I'm trying to parse through a large file (544,000+ rows). I'm pulling information from each row and creating a SQL statement with that information, and trying to remove duplicates.
Here is my current code:
try:
fdata = open(vhdat).readlines()
except IOError, detail:
print "Error opening file. ", detail
# Define list variables
vhlist = []
vhlist = list(fdata)
sqlstring = ''
# Process the .dat file.
for x in range(len(vhlist)):
vhstring = str(vhlist[x])
table = string.maketrans('\n', ' ')
vhstring = vhstring.translate(table)
vhstring = vhstring.strip()
NPANXX = vhstring[:6] # NPA
NXXType = vhstring[16:18] # NXXTYPE
MVC = vhstring[45:50] # Major Vertical Coordinate
MHC = vhstring[50:55] # Major Horizontal Coordinate
RCLATA = vhstring[55:58] # Rate Center LATA
SPCA = vhstring[81:83] # State, Province, or County Abbreviation
DIND = vhstring[89] # Dialable Indicator
OLRS = vhstring[90:92] # Other Line Rate Step
PID = vhstring[92] # Point Identification
if DIND == '1':
DIND = 'Y'
else:
DIND = 'N'
# Create SQL Statement
if NXXType == '00':
sqltemp = 'insert into database.table values (scn_telco.npanxx_id_seq.nextval,0,\
\'%s\',\'%s\',%s,%s,\'%s\',\'%s\',\'%s\',\'X\',\'%s\',%s,\'\');\n' % (NPANXX, RCLATA, MVC, MHC, DIND, NXXType, OLRS, SPCA, PID)

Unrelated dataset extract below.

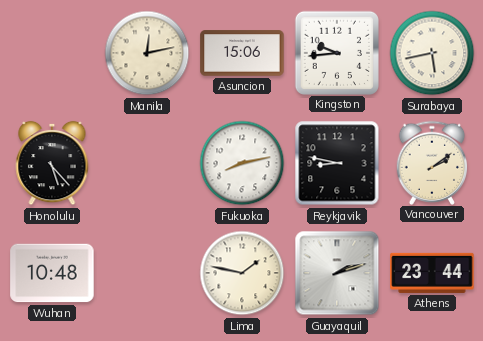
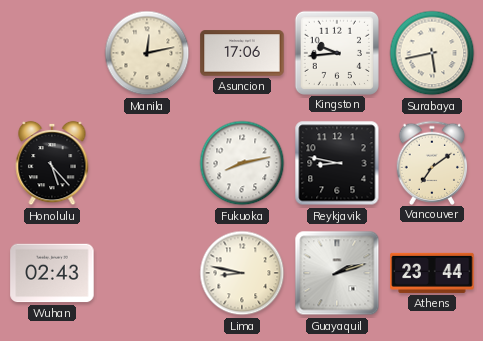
Asuncion: 15:06 -> 17:06
Vancouver: 2:09 -> 7:09
Wuhan: 10:48 -> 02:43
Lima: 1:47 -> 8:47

# Look for duplicates. Do not add line to sqlstring if sqltemp string already exists
if sqlstring.find(sqltemp) == -1:
# Print the record number so I can see where the script is while processing.
# This print line will be removed in production.
print x
sqlstring = sqlstring + sqltemp
else:
pass
else:
pass
f = open('C:\Python25\VHSQL.txt', 'w')
f.write(sqlstring)
f.close
The problem is this:
There are over 544,000 lines in the original file. The script has been running for over 2.5 hours and is only (as I type this) on record 71,672. At this rate, it'll take close to an entire day to run.
Is there a more efficient way to check for the duplicates? I'm fairly new to programming in general (and Python in particular) so any help would be appreciated.